The day, dubbed by some as Privmas, had been circled in red on the calendars of every company that has ever sold even a single product or service to someone in Europe and still maintained data about that transaction in some database somewhere. For privacy advocates who believed that it had been far too easy for far too many companies to harvest, use, and share consumers’ private information for far too long, the day couldn’t come quickly enough.
But, in the end, when all was said and done, Privmas Day seems to have come and gone without any major calamities. Fears that the world would end were unfounded, just as they had been at the turn of the millennium. Now, several weeks later, the world’s financial markets continue to operate, and global commerce continues.
What has changed is that customer data is now a very big deal, and companies that operate in European Union nations now need to be more up front about what personal information they collect and how they intend to use it. And consumers have much more power over the process.
But GDPR is not the only change to affect businesses whose borders extend beyond their own national boundaries. Brexit, and now the speculation over whether other countries might join Great Britain in withdrawing from the European Union; new technologies, including the ubiquity of the internet; and changing cultural sensitivities, economic climates, hiring conditions, regulatory environments, and resource availabilities have all altered how business gets done around the world.
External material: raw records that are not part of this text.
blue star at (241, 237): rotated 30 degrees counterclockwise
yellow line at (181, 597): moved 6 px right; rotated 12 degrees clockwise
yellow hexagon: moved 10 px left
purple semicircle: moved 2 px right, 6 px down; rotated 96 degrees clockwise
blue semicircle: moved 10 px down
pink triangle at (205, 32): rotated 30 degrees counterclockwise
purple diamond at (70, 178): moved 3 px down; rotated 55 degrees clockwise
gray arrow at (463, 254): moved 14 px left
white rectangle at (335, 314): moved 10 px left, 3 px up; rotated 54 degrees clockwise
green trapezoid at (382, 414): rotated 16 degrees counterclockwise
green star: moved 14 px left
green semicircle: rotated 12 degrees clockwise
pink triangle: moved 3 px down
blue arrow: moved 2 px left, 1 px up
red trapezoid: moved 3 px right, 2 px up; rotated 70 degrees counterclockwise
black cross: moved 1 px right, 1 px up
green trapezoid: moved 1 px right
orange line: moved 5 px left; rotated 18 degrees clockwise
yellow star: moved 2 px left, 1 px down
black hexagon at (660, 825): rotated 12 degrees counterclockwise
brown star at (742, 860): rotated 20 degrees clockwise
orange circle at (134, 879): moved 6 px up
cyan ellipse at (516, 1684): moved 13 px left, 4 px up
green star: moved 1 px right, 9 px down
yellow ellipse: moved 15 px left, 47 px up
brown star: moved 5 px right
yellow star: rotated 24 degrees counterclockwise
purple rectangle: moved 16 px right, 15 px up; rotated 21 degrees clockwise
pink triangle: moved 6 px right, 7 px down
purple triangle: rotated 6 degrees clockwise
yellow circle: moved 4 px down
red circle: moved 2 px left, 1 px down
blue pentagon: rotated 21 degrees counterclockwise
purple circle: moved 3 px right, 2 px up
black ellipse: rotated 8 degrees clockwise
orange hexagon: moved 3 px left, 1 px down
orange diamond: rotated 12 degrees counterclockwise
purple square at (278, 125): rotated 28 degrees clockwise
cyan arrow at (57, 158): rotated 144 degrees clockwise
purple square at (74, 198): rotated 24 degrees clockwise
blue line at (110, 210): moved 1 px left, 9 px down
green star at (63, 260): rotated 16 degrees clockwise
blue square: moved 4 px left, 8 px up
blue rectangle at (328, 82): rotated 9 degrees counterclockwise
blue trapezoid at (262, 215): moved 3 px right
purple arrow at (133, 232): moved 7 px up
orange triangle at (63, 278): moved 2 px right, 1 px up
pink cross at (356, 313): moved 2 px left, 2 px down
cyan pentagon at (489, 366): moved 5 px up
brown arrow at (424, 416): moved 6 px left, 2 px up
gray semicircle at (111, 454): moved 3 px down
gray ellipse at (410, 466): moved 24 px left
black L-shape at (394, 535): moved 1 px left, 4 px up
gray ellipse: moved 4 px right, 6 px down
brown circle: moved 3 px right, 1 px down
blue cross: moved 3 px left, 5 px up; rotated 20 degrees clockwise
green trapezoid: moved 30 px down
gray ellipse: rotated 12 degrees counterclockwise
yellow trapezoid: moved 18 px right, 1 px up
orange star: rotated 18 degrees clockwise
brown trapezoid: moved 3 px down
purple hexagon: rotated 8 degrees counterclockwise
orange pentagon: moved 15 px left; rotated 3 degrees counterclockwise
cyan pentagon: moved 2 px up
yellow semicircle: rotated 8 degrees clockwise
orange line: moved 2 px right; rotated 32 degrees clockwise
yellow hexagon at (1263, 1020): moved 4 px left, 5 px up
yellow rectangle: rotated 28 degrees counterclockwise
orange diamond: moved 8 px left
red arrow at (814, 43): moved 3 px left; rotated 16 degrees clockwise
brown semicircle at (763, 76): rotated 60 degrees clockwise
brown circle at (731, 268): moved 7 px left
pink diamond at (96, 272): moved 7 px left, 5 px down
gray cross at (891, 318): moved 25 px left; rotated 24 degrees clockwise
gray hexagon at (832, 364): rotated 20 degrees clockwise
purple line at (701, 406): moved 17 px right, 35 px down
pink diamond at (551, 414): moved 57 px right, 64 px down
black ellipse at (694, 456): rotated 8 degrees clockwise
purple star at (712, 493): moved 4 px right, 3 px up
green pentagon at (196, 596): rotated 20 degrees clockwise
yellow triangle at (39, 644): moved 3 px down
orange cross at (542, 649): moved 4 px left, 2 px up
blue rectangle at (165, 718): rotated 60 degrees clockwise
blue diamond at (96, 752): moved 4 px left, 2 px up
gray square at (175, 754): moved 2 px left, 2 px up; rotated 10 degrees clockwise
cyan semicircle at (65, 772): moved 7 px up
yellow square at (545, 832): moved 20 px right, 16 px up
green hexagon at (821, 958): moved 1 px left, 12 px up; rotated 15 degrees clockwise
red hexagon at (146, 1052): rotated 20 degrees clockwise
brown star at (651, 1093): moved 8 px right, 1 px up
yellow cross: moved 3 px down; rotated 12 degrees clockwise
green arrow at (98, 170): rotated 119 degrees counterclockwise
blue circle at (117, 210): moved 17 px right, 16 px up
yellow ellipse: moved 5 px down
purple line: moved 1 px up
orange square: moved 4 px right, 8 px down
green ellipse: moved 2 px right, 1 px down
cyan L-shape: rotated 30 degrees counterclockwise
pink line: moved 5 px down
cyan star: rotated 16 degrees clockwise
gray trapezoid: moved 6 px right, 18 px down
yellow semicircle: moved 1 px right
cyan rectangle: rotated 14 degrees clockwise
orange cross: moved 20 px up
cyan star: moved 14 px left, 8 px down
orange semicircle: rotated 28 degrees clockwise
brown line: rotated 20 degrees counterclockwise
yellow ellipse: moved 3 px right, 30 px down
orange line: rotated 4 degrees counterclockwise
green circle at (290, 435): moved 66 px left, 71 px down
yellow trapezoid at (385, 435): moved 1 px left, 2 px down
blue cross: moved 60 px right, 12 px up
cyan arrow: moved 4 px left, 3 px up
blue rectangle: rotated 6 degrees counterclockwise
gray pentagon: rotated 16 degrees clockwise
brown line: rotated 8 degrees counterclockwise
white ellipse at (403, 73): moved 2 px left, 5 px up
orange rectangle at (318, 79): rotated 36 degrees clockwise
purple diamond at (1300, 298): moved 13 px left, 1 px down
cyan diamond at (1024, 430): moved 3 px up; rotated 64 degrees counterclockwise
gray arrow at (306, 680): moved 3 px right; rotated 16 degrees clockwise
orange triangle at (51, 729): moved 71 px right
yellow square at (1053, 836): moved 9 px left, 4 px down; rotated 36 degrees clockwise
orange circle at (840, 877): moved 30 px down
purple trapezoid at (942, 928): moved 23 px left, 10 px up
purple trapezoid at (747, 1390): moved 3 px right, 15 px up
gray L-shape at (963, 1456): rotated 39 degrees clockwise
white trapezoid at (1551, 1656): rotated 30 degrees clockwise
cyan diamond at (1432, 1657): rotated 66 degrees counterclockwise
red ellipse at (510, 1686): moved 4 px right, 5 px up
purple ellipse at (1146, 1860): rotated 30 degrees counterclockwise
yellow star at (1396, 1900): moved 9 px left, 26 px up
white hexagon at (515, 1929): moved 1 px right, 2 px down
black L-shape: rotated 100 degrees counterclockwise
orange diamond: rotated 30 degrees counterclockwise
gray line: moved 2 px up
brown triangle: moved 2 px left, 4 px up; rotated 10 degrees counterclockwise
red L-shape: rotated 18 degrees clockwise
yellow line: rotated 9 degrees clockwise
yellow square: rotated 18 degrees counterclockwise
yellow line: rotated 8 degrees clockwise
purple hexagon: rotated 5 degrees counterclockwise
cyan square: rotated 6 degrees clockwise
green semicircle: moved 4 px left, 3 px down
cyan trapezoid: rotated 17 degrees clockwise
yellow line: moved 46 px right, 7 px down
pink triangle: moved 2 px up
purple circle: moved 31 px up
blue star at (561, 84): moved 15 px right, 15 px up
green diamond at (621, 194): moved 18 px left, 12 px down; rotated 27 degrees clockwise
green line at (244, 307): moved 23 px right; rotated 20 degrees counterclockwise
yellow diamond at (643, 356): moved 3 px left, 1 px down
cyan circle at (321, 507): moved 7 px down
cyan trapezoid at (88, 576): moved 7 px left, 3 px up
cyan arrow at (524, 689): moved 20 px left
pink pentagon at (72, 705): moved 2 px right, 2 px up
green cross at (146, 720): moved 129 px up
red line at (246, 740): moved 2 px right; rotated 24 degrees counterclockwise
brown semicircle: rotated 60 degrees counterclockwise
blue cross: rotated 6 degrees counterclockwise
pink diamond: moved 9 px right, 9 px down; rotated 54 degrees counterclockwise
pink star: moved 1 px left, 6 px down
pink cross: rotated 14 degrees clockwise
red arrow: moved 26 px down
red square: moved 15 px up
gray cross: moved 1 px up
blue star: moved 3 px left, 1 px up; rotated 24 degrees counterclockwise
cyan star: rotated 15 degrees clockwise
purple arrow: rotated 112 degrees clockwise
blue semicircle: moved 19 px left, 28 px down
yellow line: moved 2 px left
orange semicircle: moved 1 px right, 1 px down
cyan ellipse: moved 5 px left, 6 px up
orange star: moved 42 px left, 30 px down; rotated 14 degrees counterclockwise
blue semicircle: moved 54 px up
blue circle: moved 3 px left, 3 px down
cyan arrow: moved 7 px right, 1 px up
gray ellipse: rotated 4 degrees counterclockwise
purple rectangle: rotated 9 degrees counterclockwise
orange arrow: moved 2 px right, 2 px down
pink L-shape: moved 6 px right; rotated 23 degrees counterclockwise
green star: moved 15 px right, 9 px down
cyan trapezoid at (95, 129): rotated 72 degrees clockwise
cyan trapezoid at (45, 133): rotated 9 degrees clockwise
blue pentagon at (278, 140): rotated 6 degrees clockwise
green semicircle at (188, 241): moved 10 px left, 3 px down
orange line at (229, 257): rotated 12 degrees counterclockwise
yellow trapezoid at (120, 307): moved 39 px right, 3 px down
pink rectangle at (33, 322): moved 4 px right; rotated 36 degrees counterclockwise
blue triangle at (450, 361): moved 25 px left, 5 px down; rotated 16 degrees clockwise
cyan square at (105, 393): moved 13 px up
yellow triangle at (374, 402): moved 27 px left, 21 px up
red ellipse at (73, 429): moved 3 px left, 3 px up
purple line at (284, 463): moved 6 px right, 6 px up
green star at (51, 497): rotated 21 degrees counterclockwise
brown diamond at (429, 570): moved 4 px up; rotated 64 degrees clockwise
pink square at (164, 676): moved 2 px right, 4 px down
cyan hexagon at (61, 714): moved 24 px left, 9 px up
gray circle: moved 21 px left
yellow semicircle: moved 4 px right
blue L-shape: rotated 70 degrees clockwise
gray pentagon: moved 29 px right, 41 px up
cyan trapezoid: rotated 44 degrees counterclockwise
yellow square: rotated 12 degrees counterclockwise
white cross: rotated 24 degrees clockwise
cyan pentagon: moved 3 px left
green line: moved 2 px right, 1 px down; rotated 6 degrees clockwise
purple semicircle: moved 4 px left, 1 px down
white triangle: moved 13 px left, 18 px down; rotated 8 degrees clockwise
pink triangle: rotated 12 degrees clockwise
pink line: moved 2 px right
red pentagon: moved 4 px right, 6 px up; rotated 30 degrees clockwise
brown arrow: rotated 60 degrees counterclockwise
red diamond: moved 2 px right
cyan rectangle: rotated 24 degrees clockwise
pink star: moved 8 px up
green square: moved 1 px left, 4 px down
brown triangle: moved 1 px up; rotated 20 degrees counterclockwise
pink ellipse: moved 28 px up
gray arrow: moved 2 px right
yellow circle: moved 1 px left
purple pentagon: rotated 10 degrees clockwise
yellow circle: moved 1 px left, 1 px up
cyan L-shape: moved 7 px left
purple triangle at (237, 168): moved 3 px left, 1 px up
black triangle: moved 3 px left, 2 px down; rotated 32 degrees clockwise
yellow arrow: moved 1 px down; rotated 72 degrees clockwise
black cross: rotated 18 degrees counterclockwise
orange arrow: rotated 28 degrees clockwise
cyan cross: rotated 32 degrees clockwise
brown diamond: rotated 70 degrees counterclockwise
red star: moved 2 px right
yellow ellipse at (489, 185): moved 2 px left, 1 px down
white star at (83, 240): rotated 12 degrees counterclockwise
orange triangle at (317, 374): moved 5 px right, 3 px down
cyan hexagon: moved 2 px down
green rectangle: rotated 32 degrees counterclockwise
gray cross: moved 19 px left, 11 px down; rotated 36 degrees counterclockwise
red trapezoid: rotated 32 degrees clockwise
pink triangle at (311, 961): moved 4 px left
Add to the mix President Donald Trump’s tough talk about tariffs, overcoming trade imbalances, and levying or strengthening economic sanctions against rogue regimes anywhere on the planet, and U.S. companies today rightly struggle with decisions about expanding into new foreign markets and/or increasing their presence in ones where they already conduct some business.
To help companies navigate this global marketplace, we have devoted the bulk of this issue to globalization, offering some good advice to U.S. companies looking to become “Businesses without Borders.”
Whether it relates to marketing, sales, or customer service, companies looking to branch out first need to decide whether it makes sense to enter new international markets at all, and if so, which ones. It’s not an easy choice. As Paul Korzeniowski writes in our first feature, “Extending International Reach Doesn’t Guarantee Marketing Success,” “What sells on Main Street USA might not be as popular on Minzhu Road in China.” And aside from what and where, there’s also how. As Korzeniowski notes, “Selling a product in Germany is vastly different from selling one in Greece.”
Once those initial tough decisions are made, companies then need to decide whether it is better to open their own local sales, marketing, and contact center offices in the new geographies and to move internal employees there to staff them or to turn those functions over to outside firms that already have a presence in the area. There are benefits to both approaches, and the answer to this question all depends on a wide range of factors, including company cultures, objectives, budgets, resources, and capabilities.
And these are just the first steps in the process. There are many more considerations and plenty more questions that need to be asked before spreading out across the planet.
Throughout the three features in this issue, we highlight a few success stories, with a few examples of epic failures sprinkled in, to help guide you on your way. The world is a smaller place today, but that doesn’t mean that it’s easy to navigate. When you’ve finished reading the articles, you might not come away with all the answers, but we are very confident that you’ll be asking the right questions. How far you go from there is up to you.